Goal of the exercise — From the data that follows, print exactly the lines starting at the one containing "Palombella (229, 1116)" and ending at the one containing "OK (105, 29)"; include both of them and nothing more.

Dataset entries:
=== Section Start ===

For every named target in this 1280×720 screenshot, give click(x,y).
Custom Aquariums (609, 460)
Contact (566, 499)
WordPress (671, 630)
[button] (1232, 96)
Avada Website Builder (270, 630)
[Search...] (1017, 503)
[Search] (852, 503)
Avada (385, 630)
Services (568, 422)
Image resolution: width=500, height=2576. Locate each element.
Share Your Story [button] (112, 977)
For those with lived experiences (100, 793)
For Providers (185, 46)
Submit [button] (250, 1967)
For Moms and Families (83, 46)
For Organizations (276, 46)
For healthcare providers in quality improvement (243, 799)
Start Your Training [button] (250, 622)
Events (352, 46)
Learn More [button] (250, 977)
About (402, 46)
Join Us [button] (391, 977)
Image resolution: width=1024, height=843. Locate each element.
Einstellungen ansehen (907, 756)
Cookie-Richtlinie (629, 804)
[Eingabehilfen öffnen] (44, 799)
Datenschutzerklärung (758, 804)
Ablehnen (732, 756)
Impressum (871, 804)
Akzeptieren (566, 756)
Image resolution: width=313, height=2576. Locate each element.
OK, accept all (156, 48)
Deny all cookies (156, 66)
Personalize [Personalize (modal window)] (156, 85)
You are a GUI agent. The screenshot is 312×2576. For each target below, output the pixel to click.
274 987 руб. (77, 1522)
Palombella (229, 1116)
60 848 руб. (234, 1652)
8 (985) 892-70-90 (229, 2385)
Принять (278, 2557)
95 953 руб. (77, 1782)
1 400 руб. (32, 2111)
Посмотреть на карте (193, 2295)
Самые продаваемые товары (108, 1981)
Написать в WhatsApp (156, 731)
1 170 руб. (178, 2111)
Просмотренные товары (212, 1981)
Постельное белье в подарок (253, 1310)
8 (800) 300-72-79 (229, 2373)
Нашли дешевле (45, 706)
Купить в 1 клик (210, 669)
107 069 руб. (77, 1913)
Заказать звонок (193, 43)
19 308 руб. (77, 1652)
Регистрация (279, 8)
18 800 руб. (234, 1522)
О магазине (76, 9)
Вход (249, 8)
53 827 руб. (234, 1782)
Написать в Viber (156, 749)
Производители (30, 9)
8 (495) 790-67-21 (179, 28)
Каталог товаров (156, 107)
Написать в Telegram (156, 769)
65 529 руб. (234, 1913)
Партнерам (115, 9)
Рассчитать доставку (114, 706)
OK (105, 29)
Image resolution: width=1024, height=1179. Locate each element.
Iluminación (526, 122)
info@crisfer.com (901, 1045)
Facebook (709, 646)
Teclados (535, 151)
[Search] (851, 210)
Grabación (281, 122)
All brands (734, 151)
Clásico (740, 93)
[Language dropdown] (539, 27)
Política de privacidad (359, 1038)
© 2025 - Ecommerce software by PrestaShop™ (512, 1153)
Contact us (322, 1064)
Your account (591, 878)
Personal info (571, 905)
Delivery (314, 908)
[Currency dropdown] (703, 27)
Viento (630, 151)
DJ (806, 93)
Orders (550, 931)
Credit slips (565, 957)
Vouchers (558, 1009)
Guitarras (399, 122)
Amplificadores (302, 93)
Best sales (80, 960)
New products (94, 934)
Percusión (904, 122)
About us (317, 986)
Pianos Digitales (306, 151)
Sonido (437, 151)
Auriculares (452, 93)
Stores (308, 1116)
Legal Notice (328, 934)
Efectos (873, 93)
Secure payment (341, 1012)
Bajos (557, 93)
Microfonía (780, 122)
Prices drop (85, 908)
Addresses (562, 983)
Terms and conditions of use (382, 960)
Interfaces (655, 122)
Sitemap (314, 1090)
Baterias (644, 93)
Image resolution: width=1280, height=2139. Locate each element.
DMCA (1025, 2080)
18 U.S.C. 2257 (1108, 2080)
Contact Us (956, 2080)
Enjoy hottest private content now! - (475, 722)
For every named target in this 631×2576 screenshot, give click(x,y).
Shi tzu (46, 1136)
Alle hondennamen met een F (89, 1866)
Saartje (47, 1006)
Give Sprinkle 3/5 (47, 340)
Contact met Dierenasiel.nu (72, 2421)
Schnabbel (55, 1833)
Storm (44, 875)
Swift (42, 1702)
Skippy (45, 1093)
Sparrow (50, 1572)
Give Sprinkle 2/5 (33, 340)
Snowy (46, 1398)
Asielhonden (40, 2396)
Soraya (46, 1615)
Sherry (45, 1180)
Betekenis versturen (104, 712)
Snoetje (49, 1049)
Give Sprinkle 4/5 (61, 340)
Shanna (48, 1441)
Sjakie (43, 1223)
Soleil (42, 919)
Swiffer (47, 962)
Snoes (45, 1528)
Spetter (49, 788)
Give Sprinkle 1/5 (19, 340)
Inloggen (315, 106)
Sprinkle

=== Section End ===

Solution below —
Palombella (229, 1116)
60 848 руб. (234, 1652)
8 (985) 892-70-90 (229, 2385)
Принять (278, 2557)
95 953 руб. (77, 1782)
1 400 руб. (32, 2111)
Посмотреть на карте (193, 2295)
Самые продаваемые товары (108, 1981)
Написать в WhatsApp (156, 731)
1 170 руб. (178, 2111)
Просмотренные товары (212, 1981)
Постельное белье в подарок (253, 1310)
8 (800) 300-72-79 (229, 2373)
Нашли дешевле (45, 706)
Купить в 1 клик (210, 669)
107 069 руб. (77, 1913)
Заказать звонок (193, 43)
19 308 руб. (77, 1652)
Регистрация (279, 8)
18 800 руб. (234, 1522)
О магазине (76, 9)
Вход (249, 8)
53 827 руб. (234, 1782)
Написать в Viber (156, 749)
Производители (30, 9)
8 (495) 790-67-21 (179, 28)
Каталог товаров (156, 107)
Написать в Telegram (156, 769)
65 529 руб. (234, 1913)
Партнерам (115, 9)
Рассчитать доставку (114, 706)
OK (105, 29)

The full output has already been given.